Dieses Mädchen hatte den Award für 'Allerbeste Freundin ever' verdient.
Da nun also alle Leute damit beschäftigt waren, zu sehen, wie sie jetzt Lisa einen Kuss gab, da es natürlich sie getroffen hatte. Ich fragte mich, ob sie es absichtlich so gedreht hatte, damit wir uns später darüber unterhalten konnten, wie widerlich es war, sie zu küssen.
Warum die Jungs da wohl nicht 'gay' schrien, sondern eher ihre Kameras zückten? Hm.
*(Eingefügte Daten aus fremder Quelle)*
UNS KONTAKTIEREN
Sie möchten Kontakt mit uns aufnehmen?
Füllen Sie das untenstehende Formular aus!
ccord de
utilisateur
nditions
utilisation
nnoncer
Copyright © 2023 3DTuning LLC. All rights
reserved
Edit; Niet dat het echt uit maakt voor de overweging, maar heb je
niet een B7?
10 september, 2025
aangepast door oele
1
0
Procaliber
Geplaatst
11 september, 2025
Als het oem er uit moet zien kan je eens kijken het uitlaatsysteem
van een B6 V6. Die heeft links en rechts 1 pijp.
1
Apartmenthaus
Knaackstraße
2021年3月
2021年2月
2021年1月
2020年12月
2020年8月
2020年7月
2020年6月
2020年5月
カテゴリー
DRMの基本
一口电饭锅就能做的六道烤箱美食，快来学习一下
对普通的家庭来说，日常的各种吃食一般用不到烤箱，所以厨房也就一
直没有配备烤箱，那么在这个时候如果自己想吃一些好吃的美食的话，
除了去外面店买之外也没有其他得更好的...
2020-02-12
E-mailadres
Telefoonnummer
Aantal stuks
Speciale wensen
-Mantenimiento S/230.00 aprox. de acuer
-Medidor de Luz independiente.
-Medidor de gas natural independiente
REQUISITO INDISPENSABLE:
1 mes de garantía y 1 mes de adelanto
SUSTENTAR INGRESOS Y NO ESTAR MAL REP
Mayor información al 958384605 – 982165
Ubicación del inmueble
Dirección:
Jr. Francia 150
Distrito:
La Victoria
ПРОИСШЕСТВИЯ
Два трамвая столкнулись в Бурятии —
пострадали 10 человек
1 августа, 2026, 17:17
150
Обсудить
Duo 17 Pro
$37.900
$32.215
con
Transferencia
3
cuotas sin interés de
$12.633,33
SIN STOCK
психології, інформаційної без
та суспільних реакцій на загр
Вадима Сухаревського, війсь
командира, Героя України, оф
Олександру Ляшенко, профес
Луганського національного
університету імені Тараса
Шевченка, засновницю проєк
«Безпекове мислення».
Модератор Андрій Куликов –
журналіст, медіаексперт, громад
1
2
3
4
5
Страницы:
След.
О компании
Letztendlich schaffte ich es, den Blick etwas zu heben und traf dabei direkt auf Vishous kalte Augen. Er sah beleidigt aus. Mehr als das. Traurig.
Genauso gefiel mir das.
Mit einem Schaudern streckte ich ihm die Zunge raus und nippte an meinem Mischgetränk, während die anderen weiterspielten. Vishous schien plötzlich etwas übermotiviert weiter zu machen, aber ich hatte keine Lust mehr.
Ich gab Lisa den Blick, der hieß, dass jetzt Beste-Freunde-Klopause war. Nein, das hatte ich nicht erfunden. Genaugenommen war es auch eher ein 'Krisen-Meeting. Jetzt.'-Blick.
"Und, wie küsst sich die Giftschlange so?", scherzte ich, als ich mich gegen das Waschbecken lehnte, während Lisa es sich auf dem geschlossenen Toilettensitz bequem machte.
"Als würde man ein verdautes und wieder ausgekotztes Minzbonbon ablecken. Ein Hauch Rose von ihrem fünflagigem Lippenstift war auch dabei." Sie sah zu mir hoch.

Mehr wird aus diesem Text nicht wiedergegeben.